### MATERIALS PROVIDED

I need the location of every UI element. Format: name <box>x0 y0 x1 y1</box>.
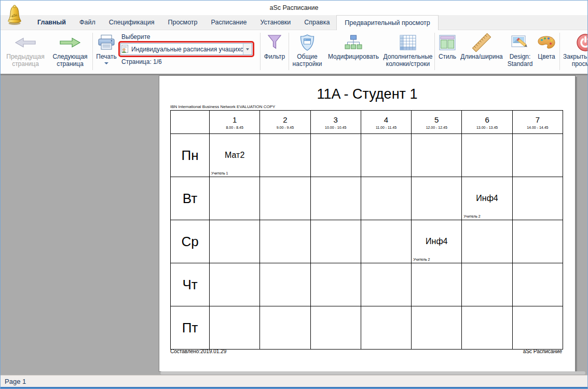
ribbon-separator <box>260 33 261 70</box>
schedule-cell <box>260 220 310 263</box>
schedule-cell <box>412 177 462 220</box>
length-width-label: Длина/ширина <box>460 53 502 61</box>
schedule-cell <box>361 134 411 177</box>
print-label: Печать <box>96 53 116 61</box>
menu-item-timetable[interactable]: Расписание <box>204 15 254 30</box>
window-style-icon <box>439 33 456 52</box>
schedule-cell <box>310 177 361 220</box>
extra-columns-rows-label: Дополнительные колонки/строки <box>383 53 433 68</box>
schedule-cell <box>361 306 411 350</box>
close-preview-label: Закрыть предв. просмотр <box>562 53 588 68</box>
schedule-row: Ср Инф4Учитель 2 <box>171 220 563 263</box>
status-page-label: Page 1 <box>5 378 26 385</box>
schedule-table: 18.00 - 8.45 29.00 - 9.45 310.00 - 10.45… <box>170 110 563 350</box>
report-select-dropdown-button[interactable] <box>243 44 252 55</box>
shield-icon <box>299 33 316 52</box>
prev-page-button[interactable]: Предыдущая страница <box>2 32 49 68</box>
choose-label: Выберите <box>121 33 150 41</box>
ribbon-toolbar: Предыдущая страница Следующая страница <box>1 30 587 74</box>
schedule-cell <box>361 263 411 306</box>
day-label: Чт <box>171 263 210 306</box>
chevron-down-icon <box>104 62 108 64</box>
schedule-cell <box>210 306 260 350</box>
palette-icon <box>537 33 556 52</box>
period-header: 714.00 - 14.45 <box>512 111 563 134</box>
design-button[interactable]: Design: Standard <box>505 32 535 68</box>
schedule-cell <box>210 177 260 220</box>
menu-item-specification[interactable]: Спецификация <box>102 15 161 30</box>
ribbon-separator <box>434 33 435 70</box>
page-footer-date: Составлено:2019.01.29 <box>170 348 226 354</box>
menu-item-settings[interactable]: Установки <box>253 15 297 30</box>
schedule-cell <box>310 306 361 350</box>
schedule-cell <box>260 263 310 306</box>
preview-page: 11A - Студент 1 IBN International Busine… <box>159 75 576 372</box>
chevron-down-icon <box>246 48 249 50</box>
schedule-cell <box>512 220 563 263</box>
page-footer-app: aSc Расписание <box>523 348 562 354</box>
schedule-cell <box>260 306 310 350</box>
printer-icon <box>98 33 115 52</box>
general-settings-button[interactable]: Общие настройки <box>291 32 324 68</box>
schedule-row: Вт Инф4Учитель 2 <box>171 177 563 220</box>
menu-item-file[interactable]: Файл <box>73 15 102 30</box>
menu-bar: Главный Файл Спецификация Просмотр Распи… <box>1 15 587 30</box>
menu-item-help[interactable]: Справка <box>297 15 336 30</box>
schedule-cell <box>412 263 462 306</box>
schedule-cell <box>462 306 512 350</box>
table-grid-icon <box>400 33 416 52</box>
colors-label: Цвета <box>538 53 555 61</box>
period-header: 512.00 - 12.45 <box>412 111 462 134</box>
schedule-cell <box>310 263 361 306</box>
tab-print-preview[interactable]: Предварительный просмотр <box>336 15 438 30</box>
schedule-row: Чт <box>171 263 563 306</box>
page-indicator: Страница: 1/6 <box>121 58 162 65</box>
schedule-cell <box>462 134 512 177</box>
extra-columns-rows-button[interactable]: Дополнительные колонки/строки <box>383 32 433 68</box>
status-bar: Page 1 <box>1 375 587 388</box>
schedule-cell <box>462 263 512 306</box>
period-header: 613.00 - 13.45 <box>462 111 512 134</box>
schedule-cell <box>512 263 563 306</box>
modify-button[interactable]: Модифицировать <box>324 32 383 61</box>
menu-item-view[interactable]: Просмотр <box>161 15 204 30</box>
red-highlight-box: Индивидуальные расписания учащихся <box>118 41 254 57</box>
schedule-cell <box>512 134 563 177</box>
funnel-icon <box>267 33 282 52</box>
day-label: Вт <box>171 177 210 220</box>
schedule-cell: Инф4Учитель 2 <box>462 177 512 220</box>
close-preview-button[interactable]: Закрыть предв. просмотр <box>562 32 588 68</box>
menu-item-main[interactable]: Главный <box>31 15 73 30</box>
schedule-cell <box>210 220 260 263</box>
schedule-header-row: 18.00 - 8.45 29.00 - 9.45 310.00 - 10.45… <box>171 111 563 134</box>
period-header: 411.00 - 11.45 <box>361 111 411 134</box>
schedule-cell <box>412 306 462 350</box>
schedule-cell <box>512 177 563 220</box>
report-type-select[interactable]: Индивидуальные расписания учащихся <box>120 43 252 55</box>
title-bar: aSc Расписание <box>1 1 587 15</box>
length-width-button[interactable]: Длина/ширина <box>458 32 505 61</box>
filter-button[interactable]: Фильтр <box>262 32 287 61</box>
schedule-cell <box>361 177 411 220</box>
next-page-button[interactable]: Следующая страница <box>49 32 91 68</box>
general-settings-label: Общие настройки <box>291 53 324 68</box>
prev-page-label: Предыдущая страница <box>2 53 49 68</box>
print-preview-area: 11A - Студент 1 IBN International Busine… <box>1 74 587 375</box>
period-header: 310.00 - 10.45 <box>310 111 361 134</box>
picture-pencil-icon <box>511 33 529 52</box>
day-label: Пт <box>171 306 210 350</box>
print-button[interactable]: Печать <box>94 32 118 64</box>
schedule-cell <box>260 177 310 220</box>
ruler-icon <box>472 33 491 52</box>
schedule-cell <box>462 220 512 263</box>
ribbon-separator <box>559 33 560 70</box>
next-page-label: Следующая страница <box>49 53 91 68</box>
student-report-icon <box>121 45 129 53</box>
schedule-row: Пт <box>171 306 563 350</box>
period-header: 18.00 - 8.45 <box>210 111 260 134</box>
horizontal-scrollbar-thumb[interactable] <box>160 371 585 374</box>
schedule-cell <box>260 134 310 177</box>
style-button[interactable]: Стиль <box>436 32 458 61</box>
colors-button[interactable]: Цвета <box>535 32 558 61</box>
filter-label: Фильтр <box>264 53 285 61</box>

### PROBLEM DETAILS
Each line holding the word "Файл" must be pulled from the records.

### WRITTEN ANSWER
menu-item-file[interactable]: Файл <box>73 15 102 30</box>
menu-bar: Главный Файл Спецификация Просмотр Распи… <box>1 15 587 30</box>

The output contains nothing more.